→ Goal of the exercise: Set down the records again. Every word and mark must match exactly.

____________

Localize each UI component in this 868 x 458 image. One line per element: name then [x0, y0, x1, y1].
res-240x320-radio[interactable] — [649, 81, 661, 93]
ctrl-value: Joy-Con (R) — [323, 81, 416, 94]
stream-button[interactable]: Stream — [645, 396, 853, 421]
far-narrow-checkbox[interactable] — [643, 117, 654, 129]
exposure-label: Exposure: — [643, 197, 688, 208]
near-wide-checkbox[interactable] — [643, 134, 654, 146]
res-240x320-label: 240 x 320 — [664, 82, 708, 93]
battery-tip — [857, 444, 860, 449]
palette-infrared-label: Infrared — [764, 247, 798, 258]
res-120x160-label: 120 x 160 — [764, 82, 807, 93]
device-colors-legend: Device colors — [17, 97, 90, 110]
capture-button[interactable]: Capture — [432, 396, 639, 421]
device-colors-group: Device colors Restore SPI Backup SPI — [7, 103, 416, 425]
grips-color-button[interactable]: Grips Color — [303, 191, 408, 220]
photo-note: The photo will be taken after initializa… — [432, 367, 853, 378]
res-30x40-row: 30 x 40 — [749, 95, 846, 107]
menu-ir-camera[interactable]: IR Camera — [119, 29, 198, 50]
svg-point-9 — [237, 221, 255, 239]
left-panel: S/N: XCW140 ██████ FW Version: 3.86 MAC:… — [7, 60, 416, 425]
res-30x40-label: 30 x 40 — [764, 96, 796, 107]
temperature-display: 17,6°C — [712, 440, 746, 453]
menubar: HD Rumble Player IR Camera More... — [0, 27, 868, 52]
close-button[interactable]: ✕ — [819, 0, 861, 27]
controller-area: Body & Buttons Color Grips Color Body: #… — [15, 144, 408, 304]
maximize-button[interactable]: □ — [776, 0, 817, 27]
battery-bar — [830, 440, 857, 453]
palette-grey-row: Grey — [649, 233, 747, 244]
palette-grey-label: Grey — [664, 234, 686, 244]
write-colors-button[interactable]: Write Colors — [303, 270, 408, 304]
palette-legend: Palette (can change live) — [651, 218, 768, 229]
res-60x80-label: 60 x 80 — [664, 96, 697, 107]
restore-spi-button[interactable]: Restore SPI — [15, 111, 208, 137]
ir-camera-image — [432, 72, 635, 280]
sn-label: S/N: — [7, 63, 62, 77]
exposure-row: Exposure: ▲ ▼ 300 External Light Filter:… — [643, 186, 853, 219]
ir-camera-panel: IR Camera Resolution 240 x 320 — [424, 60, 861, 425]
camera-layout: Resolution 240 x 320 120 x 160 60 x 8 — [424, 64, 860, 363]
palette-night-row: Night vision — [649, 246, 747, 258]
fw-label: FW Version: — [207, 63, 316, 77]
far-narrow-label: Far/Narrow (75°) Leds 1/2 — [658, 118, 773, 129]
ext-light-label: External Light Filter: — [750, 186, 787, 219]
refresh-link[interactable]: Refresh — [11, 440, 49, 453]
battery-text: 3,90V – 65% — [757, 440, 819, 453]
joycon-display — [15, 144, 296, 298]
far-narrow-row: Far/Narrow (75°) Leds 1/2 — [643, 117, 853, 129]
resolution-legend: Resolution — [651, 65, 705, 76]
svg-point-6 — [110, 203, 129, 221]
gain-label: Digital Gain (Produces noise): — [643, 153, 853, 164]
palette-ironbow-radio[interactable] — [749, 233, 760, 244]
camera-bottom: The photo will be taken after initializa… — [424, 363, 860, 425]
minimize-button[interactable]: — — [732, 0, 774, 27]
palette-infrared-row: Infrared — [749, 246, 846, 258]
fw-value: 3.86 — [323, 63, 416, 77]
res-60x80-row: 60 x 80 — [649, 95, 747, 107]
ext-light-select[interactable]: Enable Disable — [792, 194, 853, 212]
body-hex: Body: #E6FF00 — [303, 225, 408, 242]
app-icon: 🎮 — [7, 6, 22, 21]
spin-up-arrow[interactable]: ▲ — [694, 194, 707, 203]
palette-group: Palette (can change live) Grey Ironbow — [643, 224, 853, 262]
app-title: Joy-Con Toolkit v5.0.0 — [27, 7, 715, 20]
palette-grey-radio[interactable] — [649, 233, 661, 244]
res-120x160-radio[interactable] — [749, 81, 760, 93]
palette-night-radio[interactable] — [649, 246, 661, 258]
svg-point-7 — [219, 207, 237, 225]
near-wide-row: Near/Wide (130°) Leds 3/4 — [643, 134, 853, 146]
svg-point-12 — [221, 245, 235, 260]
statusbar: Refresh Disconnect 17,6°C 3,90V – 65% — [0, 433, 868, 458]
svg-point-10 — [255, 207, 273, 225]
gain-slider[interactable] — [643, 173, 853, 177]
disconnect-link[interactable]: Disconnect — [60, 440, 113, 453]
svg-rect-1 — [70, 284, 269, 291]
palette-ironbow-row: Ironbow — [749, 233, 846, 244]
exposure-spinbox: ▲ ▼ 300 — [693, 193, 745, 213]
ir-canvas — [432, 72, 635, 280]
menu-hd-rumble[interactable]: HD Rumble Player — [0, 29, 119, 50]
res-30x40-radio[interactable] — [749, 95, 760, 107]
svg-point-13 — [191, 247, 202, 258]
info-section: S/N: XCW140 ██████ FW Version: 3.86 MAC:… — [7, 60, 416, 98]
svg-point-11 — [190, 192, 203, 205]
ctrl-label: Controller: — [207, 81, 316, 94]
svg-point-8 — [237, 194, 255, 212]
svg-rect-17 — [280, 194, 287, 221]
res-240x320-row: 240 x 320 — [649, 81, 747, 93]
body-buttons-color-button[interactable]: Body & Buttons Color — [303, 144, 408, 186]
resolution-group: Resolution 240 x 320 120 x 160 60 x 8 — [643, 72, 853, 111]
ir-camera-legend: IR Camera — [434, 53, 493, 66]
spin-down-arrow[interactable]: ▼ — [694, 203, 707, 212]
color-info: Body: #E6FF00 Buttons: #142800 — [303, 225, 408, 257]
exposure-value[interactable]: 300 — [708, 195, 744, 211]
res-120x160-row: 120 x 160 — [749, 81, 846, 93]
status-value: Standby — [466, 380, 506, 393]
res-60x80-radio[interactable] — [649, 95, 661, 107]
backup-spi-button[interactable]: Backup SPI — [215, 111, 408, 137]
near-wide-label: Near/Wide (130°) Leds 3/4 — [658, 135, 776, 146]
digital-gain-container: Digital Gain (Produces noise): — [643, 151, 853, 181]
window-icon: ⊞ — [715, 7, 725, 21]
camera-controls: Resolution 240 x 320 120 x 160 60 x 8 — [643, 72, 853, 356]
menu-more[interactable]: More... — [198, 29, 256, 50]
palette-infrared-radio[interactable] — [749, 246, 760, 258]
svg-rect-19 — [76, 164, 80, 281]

____________

→ Output of the exercise:
Localize each UI component in this 868 x 458 image. One line per element: name then [x0, y0, x1, y1].
res-240x320-radio[interactable] — [649, 81, 661, 93]
ctrl-value: Joy-Con (R) — [323, 81, 416, 94]
stream-button[interactable]: Stream — [645, 396, 853, 421]
far-narrow-checkbox[interactable] — [643, 117, 654, 129]
exposure-label: Exposure: — [643, 197, 688, 208]
near-wide-checkbox[interactable] — [643, 134, 654, 146]
res-240x320-label: 240 x 320 — [664, 82, 708, 93]
battery-tip — [857, 444, 860, 449]
palette-infrared-label: Infrared — [764, 247, 798, 258]
res-120x160-label: 120 x 160 — [764, 82, 807, 93]
device-colors-legend: Device colors — [17, 97, 90, 110]
capture-button[interactable]: Capture — [432, 396, 639, 421]
device-colors-group: Device colors Restore SPI Backup SPI — [7, 103, 416, 425]
grips-color-button[interactable]: Grips Color — [303, 191, 408, 220]
photo-note: The photo will be taken after initializa… — [432, 367, 853, 378]
res-30x40-row: 30 x 40 — [749, 95, 846, 107]
menu-ir-camera[interactable]: IR Camera — [119, 29, 198, 50]
svg-point-9 — [237, 221, 255, 239]
left-panel: S/N: XCW140 ██████ FW Version: 3.86 MAC:… — [7, 60, 416, 425]
res-30x40-label: 30 x 40 — [764, 96, 796, 107]
temperature-display: 17,6°C — [712, 440, 746, 453]
menubar: HD Rumble Player IR Camera More... — [0, 27, 868, 52]
close-button[interactable]: ✕ — [819, 0, 861, 27]
controller-area: Body & Buttons Color Grips Color Body: #… — [15, 144, 408, 304]
maximize-button[interactable]: □ — [776, 0, 817, 27]
battery-bar — [830, 440, 857, 453]
palette-grey-row: Grey — [649, 233, 747, 244]
palette-grey-label: Grey — [664, 234, 686, 244]
write-colors-button[interactable]: Write Colors — [303, 270, 408, 304]
palette-legend: Palette (can change live) — [651, 218, 768, 229]
res-60x80-label: 60 x 80 — [664, 96, 697, 107]
restore-spi-button[interactable]: Restore SPI — [15, 111, 208, 137]
ir-camera-image — [432, 72, 635, 280]
sn-label: S/N: — [7, 63, 62, 77]
exposure-row: Exposure: ▲ ▼ 300 External Light Filter:… — [643, 186, 853, 219]
ir-camera-panel: IR Camera Resolution 240 x 320 — [424, 60, 861, 425]
camera-layout: Resolution 240 x 320 120 x 160 60 x 8 — [424, 64, 860, 363]
palette-night-row: Night vision — [649, 246, 747, 258]
fw-label: FW Version: — [207, 63, 316, 77]
far-narrow-label: Far/Narrow (75°) Leds 1/2 — [658, 118, 773, 129]
ext-light-label: External Light Filter: — [750, 186, 787, 219]
refresh-link[interactable]: Refresh — [11, 440, 49, 453]
battery-text: 3,90V – 65% — [757, 440, 819, 453]
joycon-display — [15, 144, 296, 298]
far-narrow-row: Far/Narrow (75°) Leds 1/2 — [643, 117, 853, 129]
resolution-legend: Resolution — [651, 65, 705, 76]
svg-point-6 — [110, 203, 129, 221]
gain-label: Digital Gain (Produces noise): — [643, 153, 853, 164]
palette-ironbow-radio[interactable] — [749, 233, 760, 244]
camera-bottom: The photo will be taken after initializa… — [424, 363, 860, 425]
minimize-button[interactable]: — — [732, 0, 774, 27]
palette-infrared-row: Infrared — [749, 246, 846, 258]
fw-value: 3.86 — [323, 63, 416, 77]
res-60x80-row: 60 x 80 — [649, 95, 747, 107]
ext-light-select[interactable]: Enable Disable — [792, 194, 853, 212]
body-hex: Body: #E6FF00 — [303, 225, 408, 242]
app-icon: 🎮 — [7, 6, 22, 21]
spin-up-arrow[interactable]: ▲ — [694, 194, 707, 203]
palette-group: Palette (can change live) Grey Ironbow — [643, 224, 853, 262]
app-title: Joy-Con Toolkit v5.0.0 — [27, 7, 715, 20]
palette-grey-radio[interactable] — [649, 233, 661, 244]
res-120x160-radio[interactable] — [749, 81, 760, 93]
palette-night-radio[interactable] — [649, 246, 661, 258]
svg-point-7 — [219, 207, 237, 225]
near-wide-row: Near/Wide (130°) Leds 3/4 — [643, 134, 853, 146]
svg-point-12 — [221, 245, 235, 260]
statusbar: Refresh Disconnect 17,6°C 3,90V – 65% — [0, 433, 868, 458]
svg-point-10 — [255, 207, 273, 225]
gain-slider[interactable] — [643, 173, 853, 177]
disconnect-link[interactable]: Disconnect — [60, 440, 113, 453]
svg-rect-1 — [70, 284, 269, 291]
palette-ironbow-row: Ironbow — [749, 233, 846, 244]
exposure-spinbox: ▲ ▼ 300 — [693, 193, 745, 213]
ir-canvas — [432, 72, 635, 280]
menu-hd-rumble[interactable]: HD Rumble Player — [0, 29, 119, 50]
res-30x40-radio[interactable] — [749, 95, 760, 107]
svg-point-13 — [191, 247, 202, 258]
info-section: S/N: XCW140 ██████ FW Version: 3.86 MAC:… — [7, 60, 416, 98]
svg-point-11 — [190, 192, 203, 205]
ctrl-label: Controller: — [207, 81, 316, 94]
svg-point-8 — [237, 194, 255, 212]
svg-rect-17 — [280, 194, 287, 221]
res-240x320-row: 240 x 320 — [649, 81, 747, 93]
body-buttons-color-button[interactable]: Body & Buttons Color — [303, 144, 408, 186]
resolution-group: Resolution 240 x 320 120 x 160 60 x 8 — [643, 72, 853, 111]
ir-camera-legend: IR Camera — [434, 53, 493, 66]
spin-down-arrow[interactable]: ▼ — [694, 203, 707, 212]
color-info: Body: #E6FF00 Buttons: #142800 — [303, 225, 408, 257]
exposure-value[interactable]: 300 — [708, 195, 744, 211]
res-120x160-row: 120 x 160 — [749, 81, 846, 93]
status-value: Standby — [466, 380, 506, 393]
res-60x80-radio[interactable] — [649, 95, 661, 107]
backup-spi-button[interactable]: Backup SPI — [215, 111, 408, 137]
near-wide-label: Near/Wide (130°) Leds 3/4 — [658, 135, 776, 146]
digital-gain-container: Digital Gain (Produces noise): — [643, 151, 853, 181]
window-icon: ⊞ — [715, 7, 725, 21]
camera-controls: Resolution 240 x 320 120 x 160 60 x 8 — [643, 72, 853, 356]
menu-more[interactable]: More... — [198, 29, 256, 50]
palette-infrared-radio[interactable] — [749, 246, 760, 258]
svg-rect-19 — [76, 164, 80, 281]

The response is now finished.